New to Tesla/CUDA questions Just a few questions.

Hi,

I’m an experienced C\C++ programmer working mostly with HPC systems. We are very interested in the Testla/CUDA environment. A few questions:

Our application is a 64-bit app running on XP64 using Trolltech’s Qt. It’d be nice if we could offload the image we are processing to the C870. Can someone point me to a document that I could read up for people transitioning from the desktop world to CULA programming environment? Basically, I want to know how my thinking or software design will be different with CUDA & Tesla. Ideally I want to keep our software as C++/OO as possible; I’m aware that there’s no C++ compiler for this platform yet.

Thanks, potentially a very cool product!

The CUDA programming guide is a good place to start. You can get it here.

[url=“CUDA Zone - Library of Resources | NVIDIA Developer”]http://developer.nvidia.com/object/cuda.html[/url]

Then download the SDK. The sample code are a great learning resource.

Also go through the UIUC course on parallel programming with special focus on CUDA.

[url=“Course Websites | The Grainger College of Engineering | UIUC”]http://courses.ece.uiuc.edu/ece498/al1/Arc...7/Syllabus.html[/url]

There are simple ways to integrate C++ and CUDA. The SDK sample code shows you how to do this.

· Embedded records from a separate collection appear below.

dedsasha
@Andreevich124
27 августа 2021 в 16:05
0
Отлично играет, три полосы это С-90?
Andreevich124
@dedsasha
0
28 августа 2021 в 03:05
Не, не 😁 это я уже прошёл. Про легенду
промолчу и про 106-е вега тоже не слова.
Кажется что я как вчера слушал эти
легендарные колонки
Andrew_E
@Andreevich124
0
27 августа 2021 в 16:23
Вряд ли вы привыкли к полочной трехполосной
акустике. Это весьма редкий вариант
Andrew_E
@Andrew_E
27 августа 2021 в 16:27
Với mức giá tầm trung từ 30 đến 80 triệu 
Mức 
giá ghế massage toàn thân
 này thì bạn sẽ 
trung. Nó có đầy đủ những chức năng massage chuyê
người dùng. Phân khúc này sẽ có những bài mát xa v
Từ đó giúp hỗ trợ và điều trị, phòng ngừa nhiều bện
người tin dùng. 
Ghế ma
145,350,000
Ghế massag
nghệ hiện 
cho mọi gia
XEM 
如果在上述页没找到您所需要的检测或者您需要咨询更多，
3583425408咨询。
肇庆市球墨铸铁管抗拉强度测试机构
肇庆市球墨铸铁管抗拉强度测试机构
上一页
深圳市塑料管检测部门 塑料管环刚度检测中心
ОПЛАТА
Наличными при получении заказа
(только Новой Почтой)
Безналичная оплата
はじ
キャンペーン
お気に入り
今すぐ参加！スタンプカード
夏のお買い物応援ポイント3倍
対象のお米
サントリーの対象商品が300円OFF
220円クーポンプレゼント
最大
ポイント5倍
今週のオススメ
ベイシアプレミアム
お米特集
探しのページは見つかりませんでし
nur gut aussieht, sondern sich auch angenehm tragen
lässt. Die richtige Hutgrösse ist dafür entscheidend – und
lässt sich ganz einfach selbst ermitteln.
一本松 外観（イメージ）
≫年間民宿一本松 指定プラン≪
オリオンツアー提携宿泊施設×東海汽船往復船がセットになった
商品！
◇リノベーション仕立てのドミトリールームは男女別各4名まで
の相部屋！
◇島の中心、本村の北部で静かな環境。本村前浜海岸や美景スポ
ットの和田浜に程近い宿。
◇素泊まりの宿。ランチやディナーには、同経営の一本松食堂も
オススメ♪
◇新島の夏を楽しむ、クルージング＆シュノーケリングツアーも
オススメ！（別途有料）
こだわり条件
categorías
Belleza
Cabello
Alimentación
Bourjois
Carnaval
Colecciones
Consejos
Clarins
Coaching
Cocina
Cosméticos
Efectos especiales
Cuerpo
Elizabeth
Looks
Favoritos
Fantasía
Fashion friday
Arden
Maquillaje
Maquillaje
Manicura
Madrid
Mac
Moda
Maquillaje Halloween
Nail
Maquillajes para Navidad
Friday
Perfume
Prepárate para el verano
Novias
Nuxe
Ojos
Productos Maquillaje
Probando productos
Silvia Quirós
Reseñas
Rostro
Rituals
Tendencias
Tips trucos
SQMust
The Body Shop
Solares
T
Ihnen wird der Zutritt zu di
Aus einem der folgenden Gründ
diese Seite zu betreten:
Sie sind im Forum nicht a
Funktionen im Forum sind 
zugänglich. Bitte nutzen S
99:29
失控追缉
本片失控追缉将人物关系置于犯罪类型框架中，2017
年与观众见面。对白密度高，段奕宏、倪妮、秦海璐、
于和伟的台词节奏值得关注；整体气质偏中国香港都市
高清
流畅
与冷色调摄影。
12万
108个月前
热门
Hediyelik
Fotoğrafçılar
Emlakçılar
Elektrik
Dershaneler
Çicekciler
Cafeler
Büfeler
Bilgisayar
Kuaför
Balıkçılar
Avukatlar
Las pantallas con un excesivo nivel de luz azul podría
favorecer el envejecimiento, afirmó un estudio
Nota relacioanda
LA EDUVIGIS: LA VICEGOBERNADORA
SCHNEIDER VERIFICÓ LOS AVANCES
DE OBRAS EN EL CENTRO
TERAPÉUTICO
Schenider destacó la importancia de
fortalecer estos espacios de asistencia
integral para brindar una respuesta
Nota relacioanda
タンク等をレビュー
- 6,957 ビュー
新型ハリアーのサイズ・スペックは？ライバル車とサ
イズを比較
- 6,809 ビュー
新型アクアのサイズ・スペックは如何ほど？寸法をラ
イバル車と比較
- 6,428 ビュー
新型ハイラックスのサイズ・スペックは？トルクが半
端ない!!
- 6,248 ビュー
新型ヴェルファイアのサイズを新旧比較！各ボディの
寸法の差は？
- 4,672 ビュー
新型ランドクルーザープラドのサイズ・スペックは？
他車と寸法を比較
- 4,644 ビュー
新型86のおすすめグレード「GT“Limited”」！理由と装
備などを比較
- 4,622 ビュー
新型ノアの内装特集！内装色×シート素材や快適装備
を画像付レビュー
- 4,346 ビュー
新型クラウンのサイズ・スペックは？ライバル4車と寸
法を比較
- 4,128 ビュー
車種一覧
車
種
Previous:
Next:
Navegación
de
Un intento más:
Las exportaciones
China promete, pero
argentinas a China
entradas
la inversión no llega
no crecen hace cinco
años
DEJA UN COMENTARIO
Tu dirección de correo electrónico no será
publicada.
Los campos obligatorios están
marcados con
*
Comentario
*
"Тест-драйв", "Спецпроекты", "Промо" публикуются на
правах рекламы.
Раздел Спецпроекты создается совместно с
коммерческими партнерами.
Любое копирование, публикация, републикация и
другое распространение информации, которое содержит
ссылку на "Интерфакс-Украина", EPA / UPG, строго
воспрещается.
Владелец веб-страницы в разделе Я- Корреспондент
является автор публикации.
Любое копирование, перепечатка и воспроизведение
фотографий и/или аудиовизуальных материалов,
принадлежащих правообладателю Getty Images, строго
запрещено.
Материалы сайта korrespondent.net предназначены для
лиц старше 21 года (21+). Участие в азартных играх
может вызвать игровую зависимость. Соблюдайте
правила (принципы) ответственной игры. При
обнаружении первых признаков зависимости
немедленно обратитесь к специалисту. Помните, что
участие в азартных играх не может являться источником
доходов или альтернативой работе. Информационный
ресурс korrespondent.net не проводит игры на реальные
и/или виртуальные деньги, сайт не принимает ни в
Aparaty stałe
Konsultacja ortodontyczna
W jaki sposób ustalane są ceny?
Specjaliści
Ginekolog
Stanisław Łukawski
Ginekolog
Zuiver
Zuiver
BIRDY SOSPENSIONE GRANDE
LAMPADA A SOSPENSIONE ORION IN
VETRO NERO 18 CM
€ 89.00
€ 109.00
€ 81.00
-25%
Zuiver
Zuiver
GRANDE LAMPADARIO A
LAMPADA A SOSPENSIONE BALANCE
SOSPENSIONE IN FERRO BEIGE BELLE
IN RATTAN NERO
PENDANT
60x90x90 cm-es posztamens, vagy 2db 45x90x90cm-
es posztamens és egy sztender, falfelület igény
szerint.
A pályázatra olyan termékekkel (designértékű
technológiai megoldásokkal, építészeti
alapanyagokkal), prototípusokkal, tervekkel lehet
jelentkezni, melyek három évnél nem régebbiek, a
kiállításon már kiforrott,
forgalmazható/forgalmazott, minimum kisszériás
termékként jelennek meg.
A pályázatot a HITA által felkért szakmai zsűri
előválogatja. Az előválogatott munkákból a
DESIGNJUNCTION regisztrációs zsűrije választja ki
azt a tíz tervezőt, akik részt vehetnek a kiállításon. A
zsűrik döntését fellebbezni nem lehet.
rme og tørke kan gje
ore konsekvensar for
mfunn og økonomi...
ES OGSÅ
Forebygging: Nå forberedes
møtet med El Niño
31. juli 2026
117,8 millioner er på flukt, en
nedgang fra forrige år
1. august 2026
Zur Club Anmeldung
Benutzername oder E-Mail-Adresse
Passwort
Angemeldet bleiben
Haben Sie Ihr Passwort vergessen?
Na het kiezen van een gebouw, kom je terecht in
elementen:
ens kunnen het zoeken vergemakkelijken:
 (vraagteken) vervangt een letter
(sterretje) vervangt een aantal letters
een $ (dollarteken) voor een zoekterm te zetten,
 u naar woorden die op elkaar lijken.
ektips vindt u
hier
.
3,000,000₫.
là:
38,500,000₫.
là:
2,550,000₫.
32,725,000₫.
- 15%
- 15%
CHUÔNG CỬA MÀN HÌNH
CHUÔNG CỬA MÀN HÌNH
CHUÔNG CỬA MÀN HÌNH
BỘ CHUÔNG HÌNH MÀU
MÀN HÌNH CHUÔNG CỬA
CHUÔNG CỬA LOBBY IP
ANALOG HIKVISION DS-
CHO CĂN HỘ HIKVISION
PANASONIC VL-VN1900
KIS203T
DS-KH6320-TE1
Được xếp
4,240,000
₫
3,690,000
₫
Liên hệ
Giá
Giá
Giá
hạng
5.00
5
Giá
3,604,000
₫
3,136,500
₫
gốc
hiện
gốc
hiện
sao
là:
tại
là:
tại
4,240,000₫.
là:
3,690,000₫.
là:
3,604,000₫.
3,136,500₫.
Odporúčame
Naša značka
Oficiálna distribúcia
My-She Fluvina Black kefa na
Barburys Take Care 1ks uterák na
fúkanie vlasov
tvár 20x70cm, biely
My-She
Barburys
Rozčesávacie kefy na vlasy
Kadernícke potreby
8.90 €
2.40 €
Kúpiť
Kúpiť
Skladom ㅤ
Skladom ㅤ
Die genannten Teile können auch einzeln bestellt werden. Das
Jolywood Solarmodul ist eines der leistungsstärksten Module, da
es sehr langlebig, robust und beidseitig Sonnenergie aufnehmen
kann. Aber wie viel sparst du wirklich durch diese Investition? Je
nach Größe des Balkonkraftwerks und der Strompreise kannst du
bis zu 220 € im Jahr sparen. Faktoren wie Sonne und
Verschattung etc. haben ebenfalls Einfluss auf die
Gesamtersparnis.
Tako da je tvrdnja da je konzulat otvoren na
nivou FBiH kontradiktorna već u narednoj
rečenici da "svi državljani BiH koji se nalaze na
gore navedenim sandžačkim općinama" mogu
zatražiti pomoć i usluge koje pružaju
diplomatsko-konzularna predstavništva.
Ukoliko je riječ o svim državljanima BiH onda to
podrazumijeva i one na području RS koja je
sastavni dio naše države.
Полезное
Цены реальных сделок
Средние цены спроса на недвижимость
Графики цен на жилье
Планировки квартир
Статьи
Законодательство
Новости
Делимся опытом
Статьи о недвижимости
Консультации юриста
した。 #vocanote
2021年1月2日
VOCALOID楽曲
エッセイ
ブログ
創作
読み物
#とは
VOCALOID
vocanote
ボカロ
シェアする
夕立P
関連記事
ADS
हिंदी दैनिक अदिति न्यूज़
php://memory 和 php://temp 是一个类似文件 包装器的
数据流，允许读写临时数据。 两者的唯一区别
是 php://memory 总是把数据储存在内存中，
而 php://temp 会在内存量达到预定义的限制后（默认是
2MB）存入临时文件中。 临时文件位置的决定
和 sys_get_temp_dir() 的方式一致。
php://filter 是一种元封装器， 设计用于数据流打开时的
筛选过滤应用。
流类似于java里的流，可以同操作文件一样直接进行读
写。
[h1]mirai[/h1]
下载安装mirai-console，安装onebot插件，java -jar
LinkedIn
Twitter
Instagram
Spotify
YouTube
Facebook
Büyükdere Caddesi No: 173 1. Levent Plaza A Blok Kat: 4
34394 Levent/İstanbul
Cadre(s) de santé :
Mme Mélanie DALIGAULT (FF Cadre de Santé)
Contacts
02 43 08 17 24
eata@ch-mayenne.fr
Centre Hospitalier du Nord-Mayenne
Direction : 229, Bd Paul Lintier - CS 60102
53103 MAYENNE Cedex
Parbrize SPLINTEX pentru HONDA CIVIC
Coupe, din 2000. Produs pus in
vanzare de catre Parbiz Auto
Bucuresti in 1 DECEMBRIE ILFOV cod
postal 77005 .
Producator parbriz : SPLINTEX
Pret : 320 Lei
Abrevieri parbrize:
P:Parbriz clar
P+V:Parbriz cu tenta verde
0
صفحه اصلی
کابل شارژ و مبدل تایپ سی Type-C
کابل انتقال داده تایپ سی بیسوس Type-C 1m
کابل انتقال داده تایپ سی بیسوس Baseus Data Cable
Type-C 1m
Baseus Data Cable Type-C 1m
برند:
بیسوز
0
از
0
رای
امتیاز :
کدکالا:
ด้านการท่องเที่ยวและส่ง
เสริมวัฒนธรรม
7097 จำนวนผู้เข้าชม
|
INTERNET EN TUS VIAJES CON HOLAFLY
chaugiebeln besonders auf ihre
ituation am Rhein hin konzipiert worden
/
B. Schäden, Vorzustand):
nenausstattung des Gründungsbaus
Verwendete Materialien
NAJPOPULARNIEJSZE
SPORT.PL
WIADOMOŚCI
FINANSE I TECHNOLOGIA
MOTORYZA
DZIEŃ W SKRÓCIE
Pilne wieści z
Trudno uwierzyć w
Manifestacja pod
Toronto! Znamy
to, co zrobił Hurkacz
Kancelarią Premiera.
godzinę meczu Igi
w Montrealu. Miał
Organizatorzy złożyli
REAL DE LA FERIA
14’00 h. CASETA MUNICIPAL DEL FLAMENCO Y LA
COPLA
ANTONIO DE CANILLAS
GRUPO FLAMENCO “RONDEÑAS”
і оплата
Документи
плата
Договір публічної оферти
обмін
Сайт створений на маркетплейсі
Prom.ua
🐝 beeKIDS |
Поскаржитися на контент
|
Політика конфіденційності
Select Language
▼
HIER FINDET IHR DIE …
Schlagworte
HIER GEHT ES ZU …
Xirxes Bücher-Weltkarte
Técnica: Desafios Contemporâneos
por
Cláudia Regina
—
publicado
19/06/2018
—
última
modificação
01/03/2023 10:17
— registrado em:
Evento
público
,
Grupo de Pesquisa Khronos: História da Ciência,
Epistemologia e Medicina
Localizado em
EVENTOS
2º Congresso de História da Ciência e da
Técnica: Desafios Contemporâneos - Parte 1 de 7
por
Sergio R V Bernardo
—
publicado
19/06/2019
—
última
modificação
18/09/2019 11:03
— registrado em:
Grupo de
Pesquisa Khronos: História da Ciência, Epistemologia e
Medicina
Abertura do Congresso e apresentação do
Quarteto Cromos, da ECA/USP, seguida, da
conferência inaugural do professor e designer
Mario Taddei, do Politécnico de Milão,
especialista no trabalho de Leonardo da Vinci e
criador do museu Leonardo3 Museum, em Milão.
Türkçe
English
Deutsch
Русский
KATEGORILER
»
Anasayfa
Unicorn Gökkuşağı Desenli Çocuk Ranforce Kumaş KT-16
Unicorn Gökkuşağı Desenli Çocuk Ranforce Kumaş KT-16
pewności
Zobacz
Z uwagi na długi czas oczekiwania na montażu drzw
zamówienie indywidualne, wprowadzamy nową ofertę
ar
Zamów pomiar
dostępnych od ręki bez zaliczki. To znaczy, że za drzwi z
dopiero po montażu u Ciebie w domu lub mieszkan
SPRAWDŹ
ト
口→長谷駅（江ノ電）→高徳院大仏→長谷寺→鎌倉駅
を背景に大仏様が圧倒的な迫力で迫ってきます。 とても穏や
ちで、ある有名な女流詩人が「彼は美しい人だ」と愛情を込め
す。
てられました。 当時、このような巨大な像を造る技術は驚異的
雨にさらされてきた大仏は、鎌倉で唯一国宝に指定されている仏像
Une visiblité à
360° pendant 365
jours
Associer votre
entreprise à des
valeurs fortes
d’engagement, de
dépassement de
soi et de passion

Just want to second sphyraena’s suggestion… the UIUC lectures are fantastic!

Some C++ “stuff” seems to be supported such as declaring variables in places other than the beginning of blocks. Sometimes it seems necessary to declare your functions with following style decl.

extern “C” void test() {
}

Best is probably to isolate the processing that you want to do on the GPU into a seperate function in a seperate file. Strip out the fancy C++ stuff leaving more or less C code. Then make a CUDA version of this file. You will want the functions that are run on the GPU to be fairly short to minimze register usage. If needed, consider breaking your function up into multiple kernels if your problem allows this. The absolute fastest kernels I have written are always transformation type kernels. I.e. this the destination value is some function of a single (or few neighboring) source values. I’ve have really great luck with image analysis… the calculations are fast and typically it is possible to map the result into OpenGL avoiding the overhead of transfering the results. The examples in the SDK has at least one example of this (postprocessGL is the example name I think).

Thanks for all the suggestions. I’m going to try to keep the core of our processing code as C-like functions, so that we can easily port to CUDA for prototype. I also will start digging into those lectures to learn more about CUDA.

I have a few more questions:

  1. Does anyone know if Nvidia plan to release a CUDA C++ compiler?

  2. Architecture design: So basically our algorithms work on one image frame at a time. The frame size varies from 5 MB all the way to 1.2GB. The reason why we had to do 64-bit computation was because we needed to queue up these frames on the DRAM while waiting for our processors to finish processing each frame.

One way I thought about using the Tesla card is to keep the same queuing on the PC side, but for each image frame we want to process, DMA or transfer the image frame to the Tesla’s 1.5GB memory, and tell the GPU to start processing it. Then after it’s done, transfer it back up to the main DDR for outputting or further processing.

Does this sound like a typical use of the Tesla card/server? If so, does anyone know off the top of their head what API is used to move data from main memory to Tesla’s memory?

I thought this would be a good architecture as I can pretty much code all of my harness code in OO/C++ and make our algorithms running on Tesla a bunch of C-like functions.

Thanks

Also, this post if just for comparision-sake.

Another product we were looking into before encountering Tesla was IBM’s Cell Processor.

JFYI & Comparison: Mercury has a nice solution for this: [url=“RF, Microwave & Mixed Signal Solutions | Mercury Systems”]RF, Microwave & Mixed Signal Solutions | Mercury Systems

But we felt like our algorithm couldn’t optimally make full use of it since each of the 8 Cell processors only had, I believe, 256KB of memory. That is too small for our data size, and we didnt want to store everything in the XDR memory.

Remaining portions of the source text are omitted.